As much as I agree with using the mnemonics, this is a bogus argument. Even C64 BASIC tokenized stuff before storing it, because there's no reason to store the name at all. In fact, if you prefer, the 6502 instruction set is small enough to represent it in the assemblers editor as a single byte index into an array. Or you could just use the opcode itself.

BBC BASIC tokenised BASIC keywords before the line was stored in memory, e.g. PRINT was represented by a single byte. Some tokens needed more than one byte, especially in later versions.
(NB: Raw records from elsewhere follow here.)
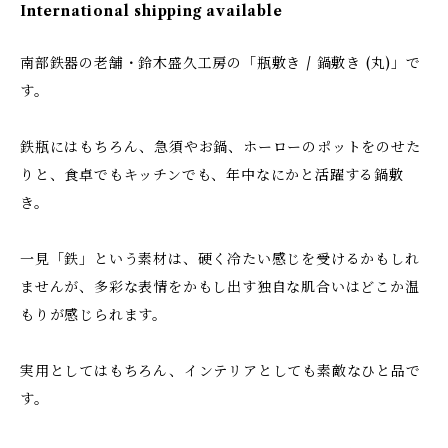
International shipping available
南部鉄器の老舗・鈴木盛久工房の「瓶敷き / 鍋敷き (丸)」で
す。
鉄瓶にはもちろん、急須やお鍋、ホーローのポットをのせた
りと、食卓でもキッチンでも、年中なにかと活躍する鍋敷
き。
一見「鉄」という素材は、硬く冷たい感じを受けるかもしれ
ませんが、多彩な表情をかもし出す独自な肌合いはどこか温
もりが感じられます。
実用としてはもちろん、インテリアとしても素敵なひと品で
す。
But I'm talking about assembler here. BBC BASIC has a built-in assembler, e.g. 6502, Z80, or ARM, depending on the CPU it's running on. The assembler source in the BASIC program is not tokenised on input but stored as plain text. Instead, when those lines of BASIC, since that's what these embedded lines of assembler, wrapped in [...], are, get run the machine code is assembled at the address in BASIC's P% integer register variable and P% is moved on. At that point of execution BASIC must hunt for the mnemonic, stored in the "tokenised" BASIC line as plain text, in its table; the table I reference in the case of ARM BASIC. That table can be laid out as it is because each mnemonic is three characters long, e.g. mov, ldr, stm, and bic.

You mixing tokenising BASIC, which BBC BASIC did, and the embedded ARM assembler, which it didn't, and then adding in an "assembler's editor", and there wasn't one of them. Just lines of BASIC program, 10, 20, ..., some of which switched to assembler with a [.
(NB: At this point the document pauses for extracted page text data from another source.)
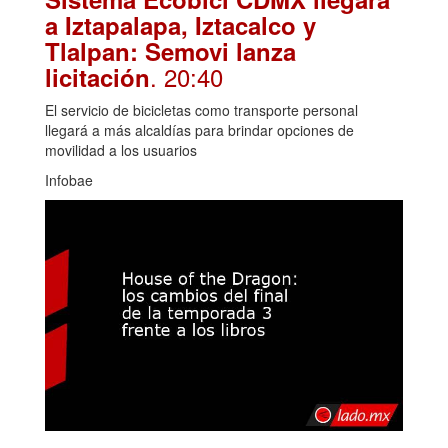
a Iztapalapa, Iztacalco y
Tlalpan: Semovi lanza
. 20:40
licitación
El servicio de bicicletas como transporte personal
llegará a más alcaldías para brindar opciones de
movilidad a los usuarios
Infobae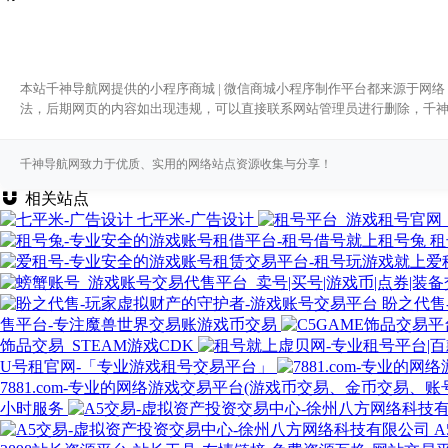
本站千神导航网提供的小程序商城 | 微信商城小程序制作平台都来源于网络
法，后期网页的内容如出现违规，可以直接联系网站管理员进行删除，千
千神导航网致力于优质、实用的网络站点资源收集与分享！
相关站点
七平米-广告设计
租
盼之代售
售平台-专注魔兽世界交易账游戏币交易
饰品交易_STEAM游戏CDK
U号租官网-「专业游戏租号交易平台」
7881.com-专业的网络游戏交易平台(游戏币交易、金币交
小时服务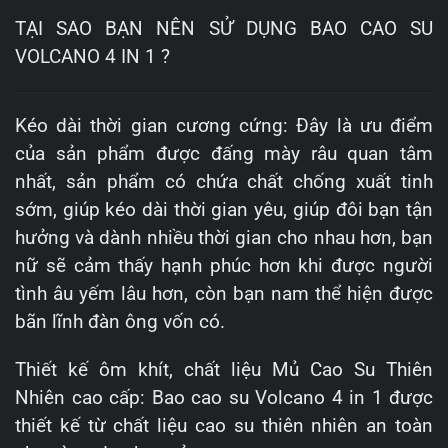
TẠI SAO BẠN NÊN SỬ DỤNG BAO CAO SU
VOLCANO 4 IN 1 ?
Kéo dài thời gian cương cứng: Đây là ưu điểm
của sản phẩm được đấng mày râu quan tâm
nhất, sản phẩm có chứa chất chống xuất tinh
sớm, giúp kéo dài thời gian yêu, giúp đôi bạn tận
hưởng và dành nhiều thời gian cho nhau hơn, bạn
nữ sẽ cảm thấy hạnh phúc hơn khi được người
tình âu yếm lâu hơn, còn bạn nam thể hiện được
bãn lĩnh đàn ông vốn có.
Thiết kế ôm khít, chất liệu Mủ Cao Su Thiên
Nhiên cao cấp: Bao cao su Volcano 4 in 1 được
thiết kế từ chất liệu cao su thiên nhiên an toàn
I'm not talking about the BBC specifically all - the specific system is irrelevant - and so I'm not "mixing" anything. Many 6502 based systems did have assembler editors; many more had "monitors" that would assemble line by line on the fly - if not built in then as common extensions.
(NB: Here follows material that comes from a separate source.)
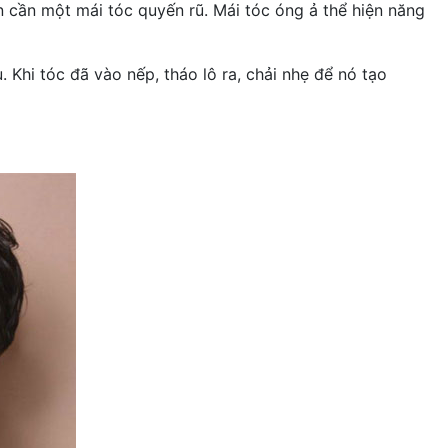
n cần một mái tóc quyến rũ. Mái tóc óng ả thể hiện năng
 Khi tóc đã vào nếp, tháo lô ra, chải nhẹ để nó tạo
(in fact I did most of my M6502 assembly programming in a monitor, with a notepad to keep track of where various functions started; it was first a couple of years after a I started doing assembly that I got a proper macro assembler for my C64, and even then exactly because "every byte mattered" it was not at all uncommon to still stick to a monitor on a cartridge rather than have a macro assembler "waste" precious memory for the assembler and source text)

What I'm talking about is the general idea that longer keywords somehow would prevent an assembler from using fixed length records to represent lines, though reading it in context of what you wrote above I see your reference to fixed length records referred to the table used for assembling, not to the source lines in which case it makes slightly more sense to me.

Though not fully, as it'd be both faster and take less code to use custom search code to match the input against the available opcodes than to insist on a fixed length record - did a quick check and it should be doable to save at least a dozen or two bytes and reduce the average search time significantly by range checking and using lookup table for the first character. It might've been convenient to write the code with fixed records, but it's far from optimal in terms of either performance or code size, so it doesn't seem like code size bothered them that much in this case.

The "every byte mattered" applies to source too on these systems, and I actually find it really curious that they went to the step of supporting inline assembly but then didn't apply that optimization to the source given the limited memory and performance of these systems. Especially since the opcode itself makes a very obvious token candidate, potentially leaving the "assembly" step itself reduced to mostly copying data and applying address fixups.